M2m: Imbalanced Classification via Major-to-Minor Translation

Abstract
Introduction
M2m: Major-to-minor translation
1. Overview of M2m
2. Underlying intuition on M2m
3. Detailed components of M2m
Experiments
1. Experimental Setup
2. Long-tailed CIFAR datasets
3. Real-world Imbalanced datasets
4. Ablation Study
Conclusion

0. Abstract

Labeled training datasets : highly class-imbalanced

Explore a NOVEL yet SIMPLE way to alleviate this issue :

$\rightarrow$ Augmenting less-frequent classes* via TRANSLATING samples from more-frequent classes*

$\rightarrow$ enables a classifier to learn more generalizable features of minority classes,

by transferring and leveraging the diversity of the majority information.

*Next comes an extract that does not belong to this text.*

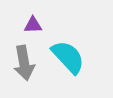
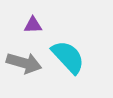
gray arrow: rotated 64 degrees counterclockwise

Improves the generalization on minority classes significantly

compared to other existing (1) re-sampling or (2) re-weighting methods

1. Introduction

Datasets in research : CI- FAR [25] and ILSVRC [39]

$\leftrightarrow$ Real-world datasets : suffer from its expensive data acquisition process and the labeling cost.

$\rightarrow$ leads a dataset to have a “LONG TAILED” label distribution

Solution: Two categories

Rebalance the training objective w.r.t class-wise sample size!!

(a) Re-weighting
- re-weight the the loss function
- by a factor inversely proportional to the sample frequency in a class-wise manner
(b) Re-sampling
- re-sample the given dataset
  - “over-sampling” the minority classes
  - “under- sampling” the majority classes

However, re-balancing the objective usually results in harsh “overfitting to minority classes”, since they cannot handle the lack of minority information in essence.

To solve this issue…

Cui et al. [7] : proposed “effective number”
- number of samples as alternative weights in the re-weighting method.
Cao et al. [4] : both re-weighting and re-sampling can be much more effective when applied at the later stage of training in NN
SMOTE [5] : widely-used variant of the over-sampling method
- that mitigates the overfitting via data augmentation
- several variants of SMOTE have been suggested accordingly
- major drawback : perform poorly when there exist only a few samples in the minority classes, ( = “extreme” imbalance )
  - because they synthesize a new minority sample only using the existing samples of the same class.

Other works:

(1) Regularization scheme

minority classes are more penalized
margin-based approaches generally suit well as a form of data-dependent regularizer

(2) Vew the class-imbalance problem in the framework of Active learning or Meta-learning

Contribution

revisit the over-sampling framework
propose Major-to-minor Translation (M2m).
- a new way of generating minority samples

M2m

M2m vs. SMOTE

SMOTE :
- applies **data augmentation to minority samples **to mitigate the over-fitting issue
M2m :
- does not use the existing minority samples for the oversampling.
- use the majority samples and translate them to the target minority class
  - using another classifier independently trained ( under the imbalanced dataset )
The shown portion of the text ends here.